山本義隆『福島の原発事故をめぐって―― いくつか学び考えたこと』(みすず書房、2011.8.25.)
〈税金をもちいた多額の交付金によって地方議会を切り崩し、地方自治体を財政的に原発に反対できない状態に追いやり、優遇されている電力会社は、他の企業では考えられないような潤沢な宣伝費用を投入することで大マスコミを抱き込み、頻繁に生じている小規模な事故や不具合の発覚を隠蔽して安全宣言を繰りかえし、寄付講座という形でのボス教授の支配の続く大学研究室をまるごと買収し、こうして、地元やマスコミや学界から批判者を排除し翼賛体制を作りあげていったやり方は、原発ファシズムともいうべき様相を呈している〉
目次
はじめに
1 日本における原発開発の深層底流
1・1 原子力平和利用の虚妄
1・2 学者サイドの反応
1・3 その後のこと
2 技術と労働の面から見て
2・1 原子力発電の未熟について
2・2 原子力発電の隘路
2・3 原発稼働の実態
2・4 原発の事故について
2・5 基本的な問題
3 科学技術幻想とその破綻
3・1 一六世紀文化革命
3・2 科学技術の出現
3・3 科学技術幻想の肥大化とその行く末
3・4 国家主導科学の誕生
3・5 原発ファシズム
註
あとがき
著訳者略歴
山本義隆(やまもと・よしたか)
1941年、大阪に生まれる。1964年東京大学理学部物理学科卒業。同大学大学院博士課程中退。現在 学校法人駿台予備学校勤務。

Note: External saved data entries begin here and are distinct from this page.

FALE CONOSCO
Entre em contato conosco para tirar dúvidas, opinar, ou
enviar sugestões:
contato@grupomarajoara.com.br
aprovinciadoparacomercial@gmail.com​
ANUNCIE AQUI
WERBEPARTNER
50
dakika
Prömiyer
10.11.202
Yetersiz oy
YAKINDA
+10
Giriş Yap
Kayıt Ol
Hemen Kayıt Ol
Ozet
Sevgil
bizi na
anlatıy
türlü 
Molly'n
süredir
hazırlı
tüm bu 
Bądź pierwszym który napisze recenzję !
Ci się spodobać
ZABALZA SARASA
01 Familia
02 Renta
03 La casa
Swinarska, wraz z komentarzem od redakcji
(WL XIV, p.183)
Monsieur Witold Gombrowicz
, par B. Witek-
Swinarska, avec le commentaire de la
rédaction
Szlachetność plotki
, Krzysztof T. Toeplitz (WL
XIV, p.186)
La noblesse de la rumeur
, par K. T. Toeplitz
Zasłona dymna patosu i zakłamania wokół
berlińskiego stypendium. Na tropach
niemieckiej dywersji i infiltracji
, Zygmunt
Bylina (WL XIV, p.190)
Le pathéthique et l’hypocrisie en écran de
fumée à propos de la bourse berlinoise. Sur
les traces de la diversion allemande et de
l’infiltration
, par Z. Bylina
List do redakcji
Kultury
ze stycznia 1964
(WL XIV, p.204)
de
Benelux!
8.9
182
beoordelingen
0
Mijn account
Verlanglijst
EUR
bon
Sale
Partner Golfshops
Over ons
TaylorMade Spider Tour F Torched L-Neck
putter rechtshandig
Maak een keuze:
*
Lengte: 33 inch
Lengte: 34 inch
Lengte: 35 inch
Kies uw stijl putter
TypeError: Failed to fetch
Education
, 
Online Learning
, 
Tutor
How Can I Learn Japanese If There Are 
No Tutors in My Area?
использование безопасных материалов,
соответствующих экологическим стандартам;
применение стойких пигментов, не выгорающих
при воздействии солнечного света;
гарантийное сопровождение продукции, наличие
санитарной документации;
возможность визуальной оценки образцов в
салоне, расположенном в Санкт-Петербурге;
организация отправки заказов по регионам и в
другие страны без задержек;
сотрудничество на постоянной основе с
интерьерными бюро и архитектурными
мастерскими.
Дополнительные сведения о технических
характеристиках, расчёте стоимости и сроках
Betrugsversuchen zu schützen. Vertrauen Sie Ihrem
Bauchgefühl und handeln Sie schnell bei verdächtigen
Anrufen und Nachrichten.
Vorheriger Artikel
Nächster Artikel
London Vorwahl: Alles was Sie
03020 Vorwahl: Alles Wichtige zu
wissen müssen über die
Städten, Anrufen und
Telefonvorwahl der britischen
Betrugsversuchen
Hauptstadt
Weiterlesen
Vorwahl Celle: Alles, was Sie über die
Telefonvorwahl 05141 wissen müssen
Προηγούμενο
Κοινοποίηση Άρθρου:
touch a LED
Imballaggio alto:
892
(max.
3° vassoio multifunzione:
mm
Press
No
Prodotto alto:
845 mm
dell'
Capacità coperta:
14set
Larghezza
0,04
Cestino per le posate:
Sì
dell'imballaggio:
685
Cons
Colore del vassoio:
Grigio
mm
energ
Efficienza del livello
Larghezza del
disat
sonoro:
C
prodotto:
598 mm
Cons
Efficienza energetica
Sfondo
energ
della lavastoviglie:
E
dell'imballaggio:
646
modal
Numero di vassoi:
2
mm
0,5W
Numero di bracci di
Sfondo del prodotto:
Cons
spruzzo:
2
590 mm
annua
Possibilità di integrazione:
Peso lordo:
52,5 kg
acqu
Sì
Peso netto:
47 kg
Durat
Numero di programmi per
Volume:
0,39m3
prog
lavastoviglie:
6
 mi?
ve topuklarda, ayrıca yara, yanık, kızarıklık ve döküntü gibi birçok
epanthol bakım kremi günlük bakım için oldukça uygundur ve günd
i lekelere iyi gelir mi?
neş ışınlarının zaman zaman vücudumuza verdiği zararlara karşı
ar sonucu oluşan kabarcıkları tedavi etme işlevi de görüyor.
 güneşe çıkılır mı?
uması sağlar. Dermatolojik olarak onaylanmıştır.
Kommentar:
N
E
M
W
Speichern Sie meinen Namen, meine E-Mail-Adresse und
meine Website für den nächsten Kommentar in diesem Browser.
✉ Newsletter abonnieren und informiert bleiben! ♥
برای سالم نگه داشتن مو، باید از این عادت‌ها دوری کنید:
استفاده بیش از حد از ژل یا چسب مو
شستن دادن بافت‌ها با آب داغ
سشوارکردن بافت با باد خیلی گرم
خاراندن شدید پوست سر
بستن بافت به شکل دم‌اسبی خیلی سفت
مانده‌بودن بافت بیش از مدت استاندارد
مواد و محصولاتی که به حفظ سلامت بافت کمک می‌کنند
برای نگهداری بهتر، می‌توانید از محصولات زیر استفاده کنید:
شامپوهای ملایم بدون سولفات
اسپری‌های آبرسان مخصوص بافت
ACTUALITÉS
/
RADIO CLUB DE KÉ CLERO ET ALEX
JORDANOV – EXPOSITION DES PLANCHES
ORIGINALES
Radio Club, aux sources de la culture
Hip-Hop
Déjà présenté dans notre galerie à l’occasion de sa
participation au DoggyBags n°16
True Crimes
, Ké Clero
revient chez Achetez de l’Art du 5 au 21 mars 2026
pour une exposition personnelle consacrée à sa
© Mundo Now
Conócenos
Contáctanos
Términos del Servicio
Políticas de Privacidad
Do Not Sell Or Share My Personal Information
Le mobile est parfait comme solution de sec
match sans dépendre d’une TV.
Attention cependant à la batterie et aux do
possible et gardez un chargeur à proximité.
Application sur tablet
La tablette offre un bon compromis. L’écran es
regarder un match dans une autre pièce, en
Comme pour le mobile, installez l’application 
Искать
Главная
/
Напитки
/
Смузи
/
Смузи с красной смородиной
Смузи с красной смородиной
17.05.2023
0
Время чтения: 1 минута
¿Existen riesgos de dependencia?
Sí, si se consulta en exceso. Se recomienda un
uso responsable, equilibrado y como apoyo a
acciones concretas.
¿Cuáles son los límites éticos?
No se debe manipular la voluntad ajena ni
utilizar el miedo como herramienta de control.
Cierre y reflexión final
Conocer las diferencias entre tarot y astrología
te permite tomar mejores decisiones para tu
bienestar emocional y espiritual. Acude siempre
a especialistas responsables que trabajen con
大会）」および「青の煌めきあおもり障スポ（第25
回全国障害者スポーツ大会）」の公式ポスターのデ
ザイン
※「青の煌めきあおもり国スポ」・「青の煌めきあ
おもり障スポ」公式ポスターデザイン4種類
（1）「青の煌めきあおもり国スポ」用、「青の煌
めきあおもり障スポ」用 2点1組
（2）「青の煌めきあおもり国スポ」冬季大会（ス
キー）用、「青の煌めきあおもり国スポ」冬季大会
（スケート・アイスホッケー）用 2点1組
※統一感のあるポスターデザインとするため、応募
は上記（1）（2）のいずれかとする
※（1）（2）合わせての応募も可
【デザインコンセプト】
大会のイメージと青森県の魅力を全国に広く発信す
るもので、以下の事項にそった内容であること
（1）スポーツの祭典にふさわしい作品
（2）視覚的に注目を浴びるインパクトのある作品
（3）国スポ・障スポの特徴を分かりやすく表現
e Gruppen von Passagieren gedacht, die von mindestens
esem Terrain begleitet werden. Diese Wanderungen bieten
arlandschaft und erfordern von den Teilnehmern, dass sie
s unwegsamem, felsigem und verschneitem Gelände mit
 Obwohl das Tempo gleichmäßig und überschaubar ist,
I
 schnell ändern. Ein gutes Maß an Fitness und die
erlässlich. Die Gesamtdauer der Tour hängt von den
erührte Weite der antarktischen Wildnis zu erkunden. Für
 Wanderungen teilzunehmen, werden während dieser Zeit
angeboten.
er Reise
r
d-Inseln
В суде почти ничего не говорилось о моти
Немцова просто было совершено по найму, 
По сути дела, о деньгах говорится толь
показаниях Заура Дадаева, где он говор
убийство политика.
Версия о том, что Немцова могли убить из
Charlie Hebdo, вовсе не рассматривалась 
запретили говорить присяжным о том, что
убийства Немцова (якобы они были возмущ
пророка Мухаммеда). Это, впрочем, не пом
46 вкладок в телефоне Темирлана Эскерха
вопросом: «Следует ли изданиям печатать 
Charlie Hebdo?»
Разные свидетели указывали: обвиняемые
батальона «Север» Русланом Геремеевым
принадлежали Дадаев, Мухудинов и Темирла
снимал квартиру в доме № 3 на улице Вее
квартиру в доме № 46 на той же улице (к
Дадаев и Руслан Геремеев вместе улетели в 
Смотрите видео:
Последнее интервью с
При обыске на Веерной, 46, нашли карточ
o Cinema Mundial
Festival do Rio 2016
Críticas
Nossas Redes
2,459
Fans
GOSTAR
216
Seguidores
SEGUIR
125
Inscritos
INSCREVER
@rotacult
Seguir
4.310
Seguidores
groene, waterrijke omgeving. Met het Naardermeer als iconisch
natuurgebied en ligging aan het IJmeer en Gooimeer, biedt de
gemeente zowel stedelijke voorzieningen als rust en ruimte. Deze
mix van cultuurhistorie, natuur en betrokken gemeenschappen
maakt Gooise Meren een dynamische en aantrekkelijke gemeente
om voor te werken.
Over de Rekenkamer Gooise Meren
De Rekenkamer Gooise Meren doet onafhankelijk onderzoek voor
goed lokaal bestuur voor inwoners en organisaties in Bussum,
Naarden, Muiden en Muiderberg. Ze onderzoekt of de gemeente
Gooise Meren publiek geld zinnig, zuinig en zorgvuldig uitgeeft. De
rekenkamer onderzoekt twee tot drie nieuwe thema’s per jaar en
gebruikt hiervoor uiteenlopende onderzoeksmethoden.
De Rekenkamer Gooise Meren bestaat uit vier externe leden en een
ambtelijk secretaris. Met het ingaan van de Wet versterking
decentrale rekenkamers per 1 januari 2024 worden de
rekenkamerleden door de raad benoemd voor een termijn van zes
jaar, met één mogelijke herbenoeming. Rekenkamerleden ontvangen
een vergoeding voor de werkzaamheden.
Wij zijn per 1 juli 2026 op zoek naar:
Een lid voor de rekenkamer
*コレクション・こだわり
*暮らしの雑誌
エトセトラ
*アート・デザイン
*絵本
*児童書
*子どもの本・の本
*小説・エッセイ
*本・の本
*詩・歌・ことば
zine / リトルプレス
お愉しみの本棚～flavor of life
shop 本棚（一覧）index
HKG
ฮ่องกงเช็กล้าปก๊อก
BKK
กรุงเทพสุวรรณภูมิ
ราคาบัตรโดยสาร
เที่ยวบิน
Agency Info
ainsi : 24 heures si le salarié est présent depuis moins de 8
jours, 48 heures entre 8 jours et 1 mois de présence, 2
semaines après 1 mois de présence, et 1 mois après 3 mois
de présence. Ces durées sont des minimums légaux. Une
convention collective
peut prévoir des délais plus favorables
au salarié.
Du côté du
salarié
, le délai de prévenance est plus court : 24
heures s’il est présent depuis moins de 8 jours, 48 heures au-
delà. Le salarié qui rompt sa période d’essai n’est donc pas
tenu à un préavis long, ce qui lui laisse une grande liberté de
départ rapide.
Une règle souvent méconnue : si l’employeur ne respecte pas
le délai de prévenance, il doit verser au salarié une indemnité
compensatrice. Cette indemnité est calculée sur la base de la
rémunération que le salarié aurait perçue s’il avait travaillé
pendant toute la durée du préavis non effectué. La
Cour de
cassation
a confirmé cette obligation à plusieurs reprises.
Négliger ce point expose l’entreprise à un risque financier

著書『知性の叛乱』(前衛社、1969)『重力と力学的世界――古典としての古典力学』(現代数学社、1981)『熱学思想の史的展開――熱とエントロピー』(現代数学社、1987:新版、ちくま学芸文庫、全3巻、2008-2009)『古典力学の形成――ニュートンからラグランジュへ』(日本評論社、1997)『解析力学』I・II(共著、朝倉書店、1998)『磁力と重力の発見』全3巻(みすず書房、2003:パピルス賞、毎日出版文化賞、大佛次郎賞受賞)『一六世紀文化革命』全2巻(みすず書房、2007)ほか。編訳書『ニールス・ボーア論文集(1)因果性と相補性』『同(2)量子力学の誕生』(岩波文庫、1999-2000)『物理学者ランダウ――スターリン体制への叛逆』(共編訳、みすず書房、2004)。訳書 カッシーラー『アインシュタインの相対性理論』(河出書房新社、1976:改訂版、1996)『実体概念と関数概念』(みすず書房、1979)『現代物理学における決定論と非決定論』(学術書房、1994)『認識問題(4)ヘーゲルの死から現代まで』(共訳、みすず書房、1996)ほか。
本書から
いずれにせよ有害物質を完全に回収し無害化しうる技術がともなってはじめて、その技術は完成されたことになる。
それにたいして、原発の放射性廃棄物が有毒な放射線を放出するという性質は、原子核の性質つまり核力による陽子と中性子の結合のもたらす性質であり、それを化学処理で変えることはできない。つまり放射性物質を無害化することも、その寿命を短縮することも、事実上不可能である。というのも、原子力(核力のエネルギー)が化石燃料の燃焼熱(化学エネルギー)にくらべて桁違いに大きいことが原発の出力の大きさをもたらしているのであるが、そのことは同時に核力による結合が化学結合にくらべて同様に桁違いに強いことを意味し、そのため人為的にその結合を変化させることがきわめて困難だからである。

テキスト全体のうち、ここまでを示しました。